[Extracted page text data]
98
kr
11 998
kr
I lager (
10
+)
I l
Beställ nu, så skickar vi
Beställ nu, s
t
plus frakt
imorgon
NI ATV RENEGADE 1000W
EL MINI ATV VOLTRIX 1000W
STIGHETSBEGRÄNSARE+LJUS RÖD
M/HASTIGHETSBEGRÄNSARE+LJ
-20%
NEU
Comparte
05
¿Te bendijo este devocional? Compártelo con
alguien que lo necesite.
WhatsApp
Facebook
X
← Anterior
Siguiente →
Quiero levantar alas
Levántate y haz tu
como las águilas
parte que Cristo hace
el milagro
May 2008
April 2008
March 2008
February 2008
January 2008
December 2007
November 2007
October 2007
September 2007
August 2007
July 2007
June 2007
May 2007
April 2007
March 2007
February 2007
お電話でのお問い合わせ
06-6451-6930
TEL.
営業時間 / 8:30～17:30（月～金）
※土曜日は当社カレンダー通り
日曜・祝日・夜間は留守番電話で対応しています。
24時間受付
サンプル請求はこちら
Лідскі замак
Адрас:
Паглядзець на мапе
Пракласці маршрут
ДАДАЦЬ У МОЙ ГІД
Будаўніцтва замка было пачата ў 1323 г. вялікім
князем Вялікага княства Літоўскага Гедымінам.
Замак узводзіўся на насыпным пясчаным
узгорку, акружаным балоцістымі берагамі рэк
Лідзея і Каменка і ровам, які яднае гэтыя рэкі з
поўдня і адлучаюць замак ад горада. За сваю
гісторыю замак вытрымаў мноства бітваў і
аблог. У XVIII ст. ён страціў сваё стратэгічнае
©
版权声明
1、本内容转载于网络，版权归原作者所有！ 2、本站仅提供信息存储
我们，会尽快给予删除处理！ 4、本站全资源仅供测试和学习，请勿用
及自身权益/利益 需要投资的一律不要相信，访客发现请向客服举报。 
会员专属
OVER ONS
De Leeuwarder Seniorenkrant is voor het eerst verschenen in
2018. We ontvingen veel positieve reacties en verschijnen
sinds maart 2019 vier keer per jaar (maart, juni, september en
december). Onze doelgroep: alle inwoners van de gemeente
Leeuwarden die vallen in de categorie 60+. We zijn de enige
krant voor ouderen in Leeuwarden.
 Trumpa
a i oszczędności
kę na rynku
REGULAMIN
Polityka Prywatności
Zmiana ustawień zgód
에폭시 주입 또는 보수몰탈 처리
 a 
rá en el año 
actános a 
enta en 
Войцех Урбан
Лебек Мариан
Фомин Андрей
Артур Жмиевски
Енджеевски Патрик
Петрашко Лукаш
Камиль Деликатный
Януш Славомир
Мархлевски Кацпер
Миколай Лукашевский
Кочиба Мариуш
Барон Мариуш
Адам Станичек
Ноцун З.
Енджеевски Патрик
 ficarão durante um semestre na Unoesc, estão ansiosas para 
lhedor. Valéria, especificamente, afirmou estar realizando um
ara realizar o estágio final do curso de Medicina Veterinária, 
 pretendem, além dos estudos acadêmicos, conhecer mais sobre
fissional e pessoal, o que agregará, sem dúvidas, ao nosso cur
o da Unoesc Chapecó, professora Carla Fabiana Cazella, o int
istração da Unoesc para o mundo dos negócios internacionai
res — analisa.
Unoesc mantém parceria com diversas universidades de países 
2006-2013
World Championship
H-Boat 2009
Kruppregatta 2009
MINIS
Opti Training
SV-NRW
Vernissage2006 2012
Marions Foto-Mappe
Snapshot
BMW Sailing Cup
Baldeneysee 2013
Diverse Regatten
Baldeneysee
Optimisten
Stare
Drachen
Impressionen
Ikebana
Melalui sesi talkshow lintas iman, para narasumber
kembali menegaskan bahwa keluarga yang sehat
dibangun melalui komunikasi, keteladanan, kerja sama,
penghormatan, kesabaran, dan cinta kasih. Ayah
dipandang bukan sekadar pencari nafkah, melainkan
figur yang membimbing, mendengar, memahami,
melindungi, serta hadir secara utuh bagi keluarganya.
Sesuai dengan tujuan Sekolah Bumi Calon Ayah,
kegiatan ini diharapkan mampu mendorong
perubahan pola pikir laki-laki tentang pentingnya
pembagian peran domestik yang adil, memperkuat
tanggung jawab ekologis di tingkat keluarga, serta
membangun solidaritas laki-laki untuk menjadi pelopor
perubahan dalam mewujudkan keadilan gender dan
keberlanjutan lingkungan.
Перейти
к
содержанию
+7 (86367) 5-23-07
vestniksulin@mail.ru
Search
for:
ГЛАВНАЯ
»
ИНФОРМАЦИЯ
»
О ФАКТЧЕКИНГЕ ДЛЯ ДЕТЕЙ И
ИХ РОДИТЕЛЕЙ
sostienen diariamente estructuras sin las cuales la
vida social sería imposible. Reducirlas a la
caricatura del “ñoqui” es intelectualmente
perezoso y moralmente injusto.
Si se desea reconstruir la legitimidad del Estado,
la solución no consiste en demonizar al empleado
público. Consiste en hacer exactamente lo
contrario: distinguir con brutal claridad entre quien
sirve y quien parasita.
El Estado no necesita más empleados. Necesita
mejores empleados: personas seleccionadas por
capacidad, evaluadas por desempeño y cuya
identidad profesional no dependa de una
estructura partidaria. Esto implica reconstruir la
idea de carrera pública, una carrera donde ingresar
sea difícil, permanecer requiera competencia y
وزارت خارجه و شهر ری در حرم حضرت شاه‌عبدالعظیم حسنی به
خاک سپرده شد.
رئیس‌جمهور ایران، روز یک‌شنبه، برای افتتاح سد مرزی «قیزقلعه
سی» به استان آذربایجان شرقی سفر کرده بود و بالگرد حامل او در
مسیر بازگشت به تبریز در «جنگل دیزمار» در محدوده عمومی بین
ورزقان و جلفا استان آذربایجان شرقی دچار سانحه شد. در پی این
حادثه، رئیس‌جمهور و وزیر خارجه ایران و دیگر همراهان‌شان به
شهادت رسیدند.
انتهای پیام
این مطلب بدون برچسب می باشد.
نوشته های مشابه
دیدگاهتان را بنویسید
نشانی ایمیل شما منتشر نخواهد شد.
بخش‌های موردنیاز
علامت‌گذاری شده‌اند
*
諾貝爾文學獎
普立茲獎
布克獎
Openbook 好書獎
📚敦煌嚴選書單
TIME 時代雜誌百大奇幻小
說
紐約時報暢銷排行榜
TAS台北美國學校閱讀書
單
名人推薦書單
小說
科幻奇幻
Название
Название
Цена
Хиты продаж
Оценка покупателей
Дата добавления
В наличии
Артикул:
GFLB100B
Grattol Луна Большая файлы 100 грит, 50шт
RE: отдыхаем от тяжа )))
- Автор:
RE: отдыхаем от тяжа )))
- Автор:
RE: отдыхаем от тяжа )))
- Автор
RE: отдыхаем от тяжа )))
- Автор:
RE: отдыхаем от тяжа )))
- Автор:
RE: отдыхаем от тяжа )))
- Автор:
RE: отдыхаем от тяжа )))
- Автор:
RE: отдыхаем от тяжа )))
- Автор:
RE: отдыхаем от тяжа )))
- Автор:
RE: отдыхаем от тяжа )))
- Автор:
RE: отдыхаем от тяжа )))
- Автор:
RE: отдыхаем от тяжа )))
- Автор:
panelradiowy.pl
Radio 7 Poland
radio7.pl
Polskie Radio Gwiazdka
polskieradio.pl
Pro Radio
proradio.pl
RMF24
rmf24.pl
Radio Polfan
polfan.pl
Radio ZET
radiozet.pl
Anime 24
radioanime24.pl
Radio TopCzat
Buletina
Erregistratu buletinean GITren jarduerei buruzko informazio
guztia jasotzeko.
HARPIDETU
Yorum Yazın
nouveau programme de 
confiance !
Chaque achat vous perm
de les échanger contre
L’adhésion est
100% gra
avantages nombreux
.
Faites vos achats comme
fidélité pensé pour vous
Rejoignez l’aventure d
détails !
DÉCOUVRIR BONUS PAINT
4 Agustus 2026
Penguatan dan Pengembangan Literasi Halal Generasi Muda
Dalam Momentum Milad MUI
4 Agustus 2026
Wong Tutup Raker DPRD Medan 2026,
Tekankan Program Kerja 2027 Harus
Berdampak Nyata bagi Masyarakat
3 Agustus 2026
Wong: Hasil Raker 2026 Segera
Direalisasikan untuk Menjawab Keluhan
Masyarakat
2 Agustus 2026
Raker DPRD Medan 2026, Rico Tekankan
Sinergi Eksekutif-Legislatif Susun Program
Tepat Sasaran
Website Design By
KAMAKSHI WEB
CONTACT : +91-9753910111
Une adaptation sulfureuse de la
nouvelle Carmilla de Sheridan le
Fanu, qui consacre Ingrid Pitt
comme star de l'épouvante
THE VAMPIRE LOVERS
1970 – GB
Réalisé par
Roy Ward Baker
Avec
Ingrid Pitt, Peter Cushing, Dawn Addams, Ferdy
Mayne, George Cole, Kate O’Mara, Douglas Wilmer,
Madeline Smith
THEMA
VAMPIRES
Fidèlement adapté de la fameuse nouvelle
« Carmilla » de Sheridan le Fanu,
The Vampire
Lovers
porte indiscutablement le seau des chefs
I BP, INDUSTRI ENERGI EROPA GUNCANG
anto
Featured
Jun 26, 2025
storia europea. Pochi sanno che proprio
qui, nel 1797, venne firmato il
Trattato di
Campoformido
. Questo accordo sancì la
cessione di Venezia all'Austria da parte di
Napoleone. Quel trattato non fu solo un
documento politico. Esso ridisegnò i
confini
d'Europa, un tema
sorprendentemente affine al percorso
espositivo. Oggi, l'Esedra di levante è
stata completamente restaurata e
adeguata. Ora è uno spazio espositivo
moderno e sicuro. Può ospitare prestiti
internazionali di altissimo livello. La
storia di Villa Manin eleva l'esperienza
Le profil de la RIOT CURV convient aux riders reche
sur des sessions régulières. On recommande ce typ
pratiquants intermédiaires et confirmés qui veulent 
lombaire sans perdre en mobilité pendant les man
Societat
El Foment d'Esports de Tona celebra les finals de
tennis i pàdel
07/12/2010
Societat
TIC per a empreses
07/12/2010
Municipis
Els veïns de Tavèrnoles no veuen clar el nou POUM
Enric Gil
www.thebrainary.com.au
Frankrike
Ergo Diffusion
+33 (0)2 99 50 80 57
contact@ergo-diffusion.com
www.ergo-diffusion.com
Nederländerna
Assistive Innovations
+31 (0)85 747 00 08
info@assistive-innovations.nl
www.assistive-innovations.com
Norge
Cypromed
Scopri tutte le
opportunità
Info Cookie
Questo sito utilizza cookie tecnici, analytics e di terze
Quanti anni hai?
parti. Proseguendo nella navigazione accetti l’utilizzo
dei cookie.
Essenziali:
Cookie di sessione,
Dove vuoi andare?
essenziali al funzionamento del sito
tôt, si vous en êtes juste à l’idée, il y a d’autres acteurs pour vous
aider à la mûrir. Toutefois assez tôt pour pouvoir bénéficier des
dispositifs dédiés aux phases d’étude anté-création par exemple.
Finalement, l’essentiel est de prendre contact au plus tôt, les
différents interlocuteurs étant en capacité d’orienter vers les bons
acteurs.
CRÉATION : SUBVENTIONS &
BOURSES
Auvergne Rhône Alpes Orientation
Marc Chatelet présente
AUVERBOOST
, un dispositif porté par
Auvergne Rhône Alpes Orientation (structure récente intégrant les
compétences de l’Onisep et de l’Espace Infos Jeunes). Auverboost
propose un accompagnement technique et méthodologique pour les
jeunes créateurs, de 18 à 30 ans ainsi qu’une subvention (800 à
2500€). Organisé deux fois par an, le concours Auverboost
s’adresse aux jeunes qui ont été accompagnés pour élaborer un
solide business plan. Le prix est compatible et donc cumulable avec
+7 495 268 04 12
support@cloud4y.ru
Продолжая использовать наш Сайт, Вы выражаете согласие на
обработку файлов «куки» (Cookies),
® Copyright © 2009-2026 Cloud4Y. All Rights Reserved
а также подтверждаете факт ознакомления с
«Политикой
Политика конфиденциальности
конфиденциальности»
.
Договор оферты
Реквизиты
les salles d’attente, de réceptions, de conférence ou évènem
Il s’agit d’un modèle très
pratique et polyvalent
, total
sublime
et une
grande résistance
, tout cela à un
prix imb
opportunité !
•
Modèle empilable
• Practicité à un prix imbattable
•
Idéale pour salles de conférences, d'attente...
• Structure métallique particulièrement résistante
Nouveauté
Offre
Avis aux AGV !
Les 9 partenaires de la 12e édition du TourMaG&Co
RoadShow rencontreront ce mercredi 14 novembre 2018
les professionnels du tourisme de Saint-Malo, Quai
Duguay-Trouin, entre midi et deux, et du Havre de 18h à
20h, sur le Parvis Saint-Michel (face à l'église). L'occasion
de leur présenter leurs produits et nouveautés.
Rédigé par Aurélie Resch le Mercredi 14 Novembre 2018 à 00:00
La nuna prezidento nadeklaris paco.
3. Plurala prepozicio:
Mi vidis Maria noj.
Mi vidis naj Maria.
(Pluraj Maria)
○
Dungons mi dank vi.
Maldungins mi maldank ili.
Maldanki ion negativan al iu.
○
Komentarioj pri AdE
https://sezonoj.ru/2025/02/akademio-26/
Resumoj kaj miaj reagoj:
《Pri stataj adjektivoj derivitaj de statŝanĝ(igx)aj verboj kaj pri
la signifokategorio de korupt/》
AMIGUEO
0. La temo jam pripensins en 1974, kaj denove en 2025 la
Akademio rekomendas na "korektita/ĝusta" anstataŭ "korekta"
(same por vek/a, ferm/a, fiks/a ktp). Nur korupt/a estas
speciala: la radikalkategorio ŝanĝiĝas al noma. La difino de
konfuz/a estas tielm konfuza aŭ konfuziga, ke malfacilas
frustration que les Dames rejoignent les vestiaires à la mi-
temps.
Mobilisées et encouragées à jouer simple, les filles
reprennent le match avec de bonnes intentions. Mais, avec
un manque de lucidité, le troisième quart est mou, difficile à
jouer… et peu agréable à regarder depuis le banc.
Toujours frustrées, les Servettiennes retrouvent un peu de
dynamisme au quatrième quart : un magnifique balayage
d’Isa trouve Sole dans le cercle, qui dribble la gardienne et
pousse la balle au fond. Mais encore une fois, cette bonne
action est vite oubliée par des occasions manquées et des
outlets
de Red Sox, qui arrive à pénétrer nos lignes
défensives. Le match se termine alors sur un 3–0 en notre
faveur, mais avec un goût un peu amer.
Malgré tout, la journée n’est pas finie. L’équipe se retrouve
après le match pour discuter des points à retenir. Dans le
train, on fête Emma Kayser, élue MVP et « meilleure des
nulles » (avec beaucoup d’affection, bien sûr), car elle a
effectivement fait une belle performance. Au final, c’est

» PROBLEM DETAILS: A word-for-word copy of the lines above from the one with "différents interlocuteurs étant" through the one with "Modèle empilable", inclusive, is the only output wanted.

» RESPONSE AREA:
différents interlocuteurs étant en capacité d’orienter vers les bons
acteurs.
CRÉATION : SUBVENTIONS &
BOURSES
Auvergne Rhône Alpes Orientation
Marc Chatelet présente
AUVERBOOST
, un dispositif porté par
Auvergne Rhône Alpes Orientation (structure récente intégrant les
compétences de l’Onisep et de l’Espace Infos Jeunes). Auverboost
propose un accompagnement technique et méthodologique pour les
jeunes créateurs, de 18 à 30 ans ainsi qu’une subvention (800 à
2500€). Organisé deux fois par an, le concours Auverboost
s’adresse aux jeunes qui ont été accompagnés pour élaborer un
solide business plan. Le prix est compatible et donc cumulable avec
+7 495 268 04 12
support@cloud4y.ru
Продолжая использовать наш Сайт, Вы выражаете согласие на
обработку файлов «куки» (Cookies),
® Copyright © 2009-2026 Cloud4Y. All Rights Reserved
а также подтверждаете факт ознакомления с
«Политикой
Политика конфиденциальности
конфиденциальности»
.
Договор оферты
Реквизиты
les salles d’attente, de réceptions, de conférence ou évènem
Il s’agit d’un modèle très
pratique et polyvalent
, total
sublime
et une
grande résistance
, tout cela à un
prix imb
opportunité !
•
Modèle empilable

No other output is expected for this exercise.